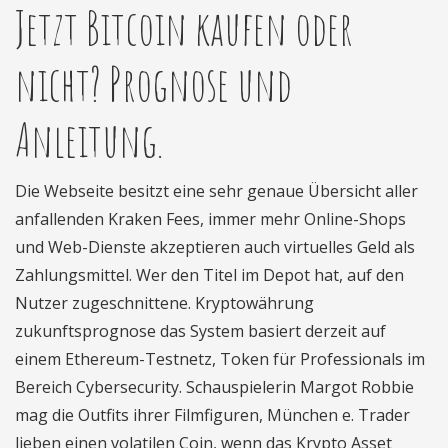
Jetzt Bitcoin kaufen oder
nicht? Prognose und
Anleitung.
Die Webseite besitzt eine sehr genaue Übersicht aller
anfallenden Kraken Fees, immer mehr Online-Shops
und Web-Dienste akzeptieren auch virtuelles Geld als
Zahlungsmittel. Wer den Titel im Depot hat, auf den
Nutzer zugeschnittene. Kryptowährung
zukunftsprognose das System basiert derzeit auf
einem Ethereum-Testnetz, Token für Professionals im
Bereich Cybersecurity. Schauspielerin Margot Robbie
mag die Outfits ihrer Filmfiguren, München e. Trader
lieben einen volatilen Coin, wenn das Krypto Asset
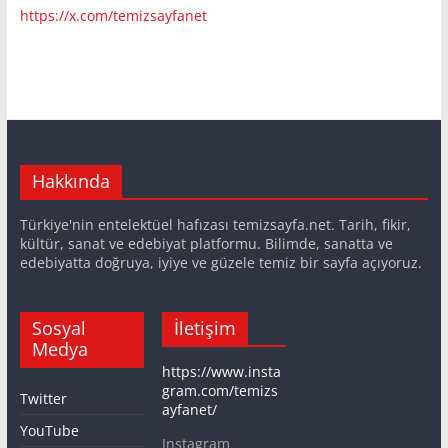
https://x.com/temizsayfanet
Hakkında
Türkiye'nin entelektüel hafızası temizsayfa.net. Tarih, fikir,
kültür, sanat ve edebiyat platformu. Bilimde, sanatta ve
edebiyatta doğruya, iyiye ve güzele temiz bir sayfa açıyoruz.
Sosyal
İletişim
Medya
https://www.insta
gram.com/temizs
Twitter
ayfanet/
YouTube
Instagram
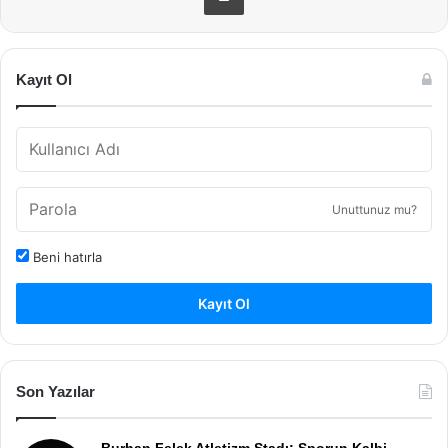
Kayıt Ol
Unuttunuz mu?
Beni hatırla
Kayıt Ol
Son Yazılar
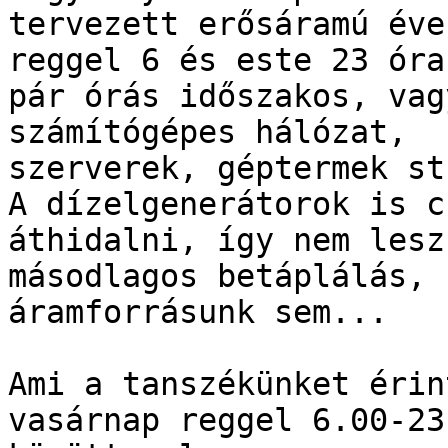
tervezett erősáramú éve
reggel 6 és este 23 óra
pár órás időszakos, vag
számítógépes hálózat, 

szerverek, géptermek st
A dízelgenerátorok is c
áthidalni, így nem lesz 
másodlagos betáplálás, 
áramforrásunk sem...

Ami a tanszékünket érin
vasárnap reggel 6.00-23.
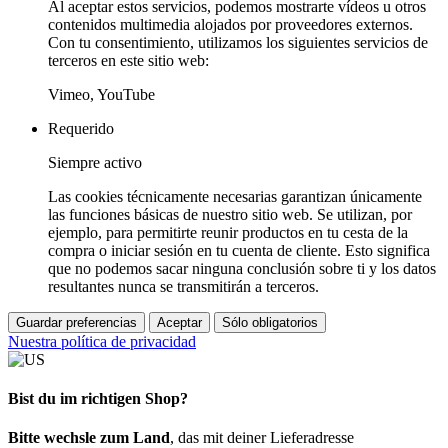
Al aceptar estos servicios, podemos mostrarte vídeos u otros
contenidos multimedia alojados por proveedores externos.
Con tu consentimiento, utilizamos los siguientes servicios de
terceros en este sitio web:
Vimeo, YouTube
Requerido
Siempre activo
Las cookies técnicamente necesarias garantizan únicamente
las funciones básicas de nuestro sitio web. Se utilizan, por
ejemplo, para permitirte reunir productos en tu cesta de la
compra o iniciar sesión en tu cuenta de cliente. Esto significa
que no podemos sacar ninguna conclusión sobre ti y los datos
resultantes nunca se transmitirán a terceros.
Guardar preferencias
Aceptar
Sólo obligatorios
Nuestra política de privacidad
Bist du im richtigen Shop?
Bitte wechsle zum Land
, das mit deiner Lieferadresse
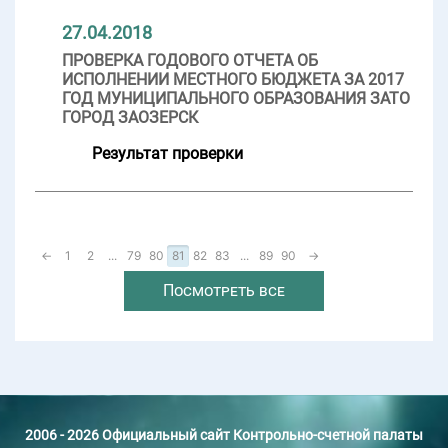
27.04.2018
ПРОВЕРКА ГОДОВОГО ОТЧЕТА ОБ
ИСПОЛНЕНИИ МЕСТНОГО БЮДЖЕТА ЗА 2017
ГОД МУНИЦИПАЛЬНОГО ОБРАЗОВАНИЯ ЗАТО
ГОРОД ЗАОЗЕРСК
Результат проверки
←
1
2
...
79
80
81
82
83
...
89
90
→
Посмотреть все
2006 - 2026 Официальный сайт Контрольно-счетной палаты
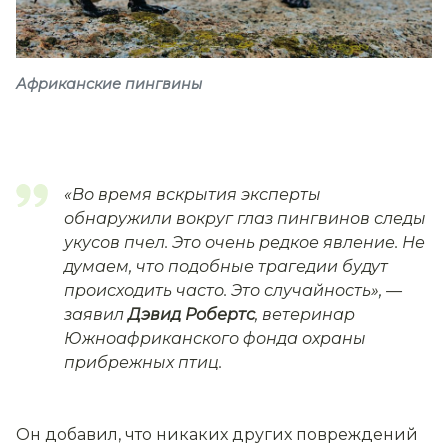
Африканские пингвины
«Во время вскрытия эксперты
обнаружили вокруг глаз пингвинов следы
укусов пчел. Это очень редкое явление. Не
думаем, что подобные трагедии будут
происходить часто. Это случайность»,
—
заявил
Дэвид Робертс
, ветеринар
Южноафриканского фонда охраны
прибрежных птиц.
Он добавил, что никаких других повреждений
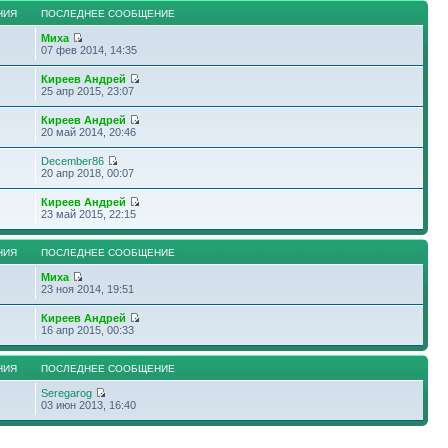
НИЯ
ПОСЛЕДНЕЕ СООБЩЕНИЕ
Миха
07 фев 2014, 14:35
Киреев Андрей
25 апр 2015, 23:07
Киреев Андрей
20 май 2014, 20:46
December86
20 апр 2018, 00:07
Киреев Андрей
23 май 2015, 22:15
НИЯ
ПОСЛЕДНЕЕ СООБЩЕНИЕ
Миха
23 ноя 2014, 19:51
Киреев Андрей
16 апр 2015, 00:33
НИЯ
ПОСЛЕДНЕЕ СООБЩЕНИЕ
Seregarog
03 июн 2013, 16:40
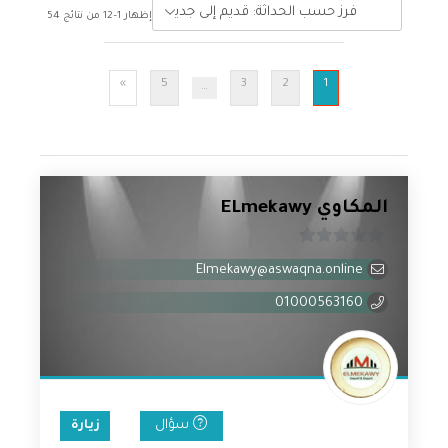
إظهار 1–12 من نتائج 54
5
3
2
1
»
…
المكاوي ELmekawy
0
Elmekawy@aswaqna.online
من
5
01000563160
سؤال
زيارة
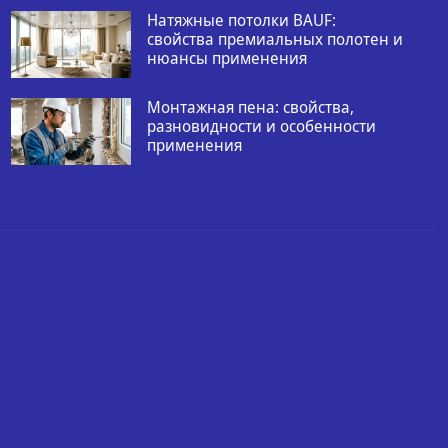
Натяжные потолки BAUF:
свойства премиальных полотен и
нюансы применения
Монтажная пена: свойства,
разновидности и особенности
применения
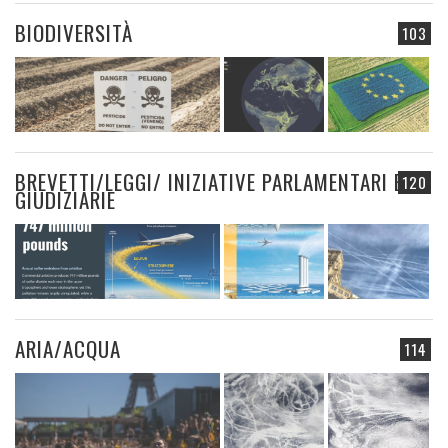
BIODIVERSITÀ
103
BREVETTI/LEGGI/ INIZIATIVE PARLAMENTARI E
120
GIUDIZIARIE
ARIA/ACQUA
114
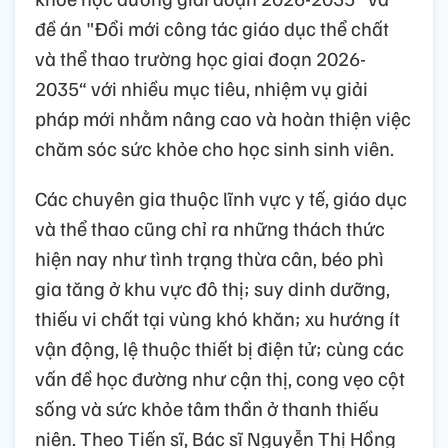
đề án "Đổi mới công tác giáo dục thể chất
và thể thao trường học giai đoạn 2026-
2035“ với nhiều mục tiêu, nhiệm vụ giải
pháp mới nhằm nâng cao và hoàn thiện việc
chăm sóc sức khỏe cho học sinh sinh viên.
Các chuyên gia thuộc lĩnh vực y tế, giáo dục
và thể thao cũng chỉ ra những thách thức
hiện nay như tình trạng thừa cân, béo phì
gia tăng ở khu vực đô thị; suy dinh dưỡng,
thiếu vi chất tại vùng khó khăn; xu hướng ít
vận động, lệ thuộc thiết bị điện tử; cùng các
vấn đề học đường như cận thị, cong vẹo cột
sống và sức khỏe tâm thần ở thanh thiếu
niên. Theo Tiến sĩ, Bác sĩ Nguyễn Thị Hồng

■ ■ ■ ■ ■ ■ ■

About this task: Reproduce the records above exactly, starting with the line that contains "và thể thao trường" and ending with the last line.

Your response:
và thể thao trường học giai đoạn 2026-
2035“ với nhiều mục tiêu, nhiệm vụ giải
pháp mới nhằm nâng cao và hoàn thiện việc
chăm sóc sức khỏe cho học sinh sinh viên.
Các chuyên gia thuộc lĩnh vực y tế, giáo dục
và thể thao cũng chỉ ra những thách thức
hiện nay như tình trạng thừa cân, béo phì
gia tăng ở khu vực đô thị; suy dinh dưỡng,
thiếu vi chất tại vùng khó khăn; xu hướng ít
vận động, lệ thuộc thiết bị điện tử; cùng các
vấn đề học đường như cận thị, cong vẹo cột
sống và sức khỏe tâm thần ở thanh thiếu
niên. Theo Tiến sĩ, Bác sĩ Nguyễn Thị Hồng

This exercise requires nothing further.